I have never owned a cockatiel, but I just want you to be aware that just because it is a hand raised cockatiel doesn't guarantee it will enjoy be petted. Just something to think about.


----------



## FaeryBee (May 9, 2011)

*It's good that you are considering the possibilities of the flock dynamics before bringing a cockatiel into your home.

You are quite correct in that the budgies may well be territorial about their play areas.
As there are two budgies, they may also feel more confident in their efforts to "harass" the cockatiel when it is out of the cage.

I do believe you should be fully prepared to recognize that giving the birds out of cage time at separate times or in different rooms may well be the best option.
Budgies harassing a docile cockatiel would be stressful emotionally for the bird.

I have a lovebird that is very bonded to me.
I also have 9 budgies.

If I bring the lovebird into the same room where the budgies are having their out-of-cage time, the budgies want to bother the lovebird whenever he goes into their various play areas. 
In my case, while lovebirds are more dominant than laid-back docile cockatiels, I still must be super vigilant. I rarely bring him into the room when they are out of the cage, both for their safety as well as his.*


----------



## lbeckman (Jun 26, 2016)

I have two cockatiels and, at the moment, 11 budgies who are either mine or who I am fostering for a rescue. I had one cockatiel (Simon) and several budgies (fosters) before getting the second cockatiel. 

Simon likes having other birds around and made friends with a couple of the budgies before I got a second cockatiel. Now, he sort of regards them as pests, but pests who he likes to boss around. The budgies for the most part ignore him, except for two who will stand their ground and have been known to grab at his tail in retaliation. I do let them out at the same time, but if any of the personalities were even a touch more combative, I wouldn't be able to. 

I would say that there is no knowing what would happen. As another poster said, hand raised is no guarantee of what the cockatiel will want as s/he grows up; there's also no knowing how the budgies and the cockatiel would interact. It could be great, but you would have to be prepared for a wide variety of outcomes, even, "well, this didn't work out well" and re-homing the cockatiel.

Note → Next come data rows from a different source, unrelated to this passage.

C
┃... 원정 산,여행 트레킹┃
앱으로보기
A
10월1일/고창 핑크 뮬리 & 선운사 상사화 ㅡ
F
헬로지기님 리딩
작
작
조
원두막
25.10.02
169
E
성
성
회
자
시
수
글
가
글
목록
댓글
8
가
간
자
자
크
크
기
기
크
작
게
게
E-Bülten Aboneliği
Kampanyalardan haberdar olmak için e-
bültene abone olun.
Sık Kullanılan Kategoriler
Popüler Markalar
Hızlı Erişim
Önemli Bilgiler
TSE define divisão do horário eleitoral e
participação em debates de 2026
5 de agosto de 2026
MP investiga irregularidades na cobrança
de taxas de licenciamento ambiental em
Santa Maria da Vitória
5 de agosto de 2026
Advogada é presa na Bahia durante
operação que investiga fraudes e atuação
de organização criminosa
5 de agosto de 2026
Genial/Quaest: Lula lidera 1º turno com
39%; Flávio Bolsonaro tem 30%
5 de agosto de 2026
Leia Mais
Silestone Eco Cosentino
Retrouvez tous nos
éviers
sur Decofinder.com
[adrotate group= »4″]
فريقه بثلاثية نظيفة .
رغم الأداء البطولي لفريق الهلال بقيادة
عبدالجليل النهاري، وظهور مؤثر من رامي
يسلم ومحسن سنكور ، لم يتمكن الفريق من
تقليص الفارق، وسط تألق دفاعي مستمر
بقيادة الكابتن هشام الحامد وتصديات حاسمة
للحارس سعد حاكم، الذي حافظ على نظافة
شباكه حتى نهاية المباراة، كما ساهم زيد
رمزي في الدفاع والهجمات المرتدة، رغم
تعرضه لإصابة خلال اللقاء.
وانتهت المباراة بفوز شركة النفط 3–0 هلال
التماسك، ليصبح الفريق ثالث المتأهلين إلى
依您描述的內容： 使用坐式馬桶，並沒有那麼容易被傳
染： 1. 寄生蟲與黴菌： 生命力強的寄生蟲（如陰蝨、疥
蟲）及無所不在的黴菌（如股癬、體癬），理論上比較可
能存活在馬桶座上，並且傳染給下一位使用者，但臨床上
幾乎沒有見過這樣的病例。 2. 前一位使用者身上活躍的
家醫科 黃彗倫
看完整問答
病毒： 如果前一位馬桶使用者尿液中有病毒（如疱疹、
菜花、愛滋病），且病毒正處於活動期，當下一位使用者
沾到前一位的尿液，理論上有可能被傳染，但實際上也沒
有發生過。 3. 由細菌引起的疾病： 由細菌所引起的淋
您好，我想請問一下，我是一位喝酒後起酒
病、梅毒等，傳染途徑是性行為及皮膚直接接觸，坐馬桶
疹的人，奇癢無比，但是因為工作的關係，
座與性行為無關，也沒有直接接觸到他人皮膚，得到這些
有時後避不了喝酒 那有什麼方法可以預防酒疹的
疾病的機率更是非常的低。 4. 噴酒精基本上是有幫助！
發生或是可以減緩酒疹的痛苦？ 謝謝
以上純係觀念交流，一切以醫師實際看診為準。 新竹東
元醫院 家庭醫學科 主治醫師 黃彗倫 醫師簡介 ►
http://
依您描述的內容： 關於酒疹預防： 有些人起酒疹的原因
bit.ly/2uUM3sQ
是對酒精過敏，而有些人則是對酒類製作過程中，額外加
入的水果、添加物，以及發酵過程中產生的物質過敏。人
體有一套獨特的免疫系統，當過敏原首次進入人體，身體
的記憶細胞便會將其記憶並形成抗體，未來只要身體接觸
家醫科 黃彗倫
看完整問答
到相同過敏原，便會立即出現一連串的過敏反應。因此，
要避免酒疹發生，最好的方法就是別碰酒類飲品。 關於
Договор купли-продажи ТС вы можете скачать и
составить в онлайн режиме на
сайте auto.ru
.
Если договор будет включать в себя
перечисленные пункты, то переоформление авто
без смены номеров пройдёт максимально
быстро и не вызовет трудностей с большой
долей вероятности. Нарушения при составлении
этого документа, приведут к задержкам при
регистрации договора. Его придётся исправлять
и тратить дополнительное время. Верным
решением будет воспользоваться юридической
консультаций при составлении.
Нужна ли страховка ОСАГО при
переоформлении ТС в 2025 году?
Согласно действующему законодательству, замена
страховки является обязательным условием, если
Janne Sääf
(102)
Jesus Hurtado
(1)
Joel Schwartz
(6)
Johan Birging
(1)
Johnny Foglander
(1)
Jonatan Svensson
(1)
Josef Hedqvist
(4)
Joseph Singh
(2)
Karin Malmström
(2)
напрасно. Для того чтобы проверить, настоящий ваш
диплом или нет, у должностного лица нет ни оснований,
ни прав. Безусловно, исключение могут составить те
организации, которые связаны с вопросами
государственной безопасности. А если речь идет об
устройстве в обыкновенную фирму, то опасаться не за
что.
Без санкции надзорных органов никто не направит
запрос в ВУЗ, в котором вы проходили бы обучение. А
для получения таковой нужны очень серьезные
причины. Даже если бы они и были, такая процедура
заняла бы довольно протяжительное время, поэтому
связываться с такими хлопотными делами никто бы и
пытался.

On the difference between having a cockatiel and budgies: in my experience, the budgies are perfectly happy to on with their chirpy little existence without me when I'm busy. The cockatiels, on the other hand, are a bit more demanding . Some of them can be quite loud about it. Their poop also makes a much bigger plop and they generate a lot more dander  I do love my cockatiels all the same.


----------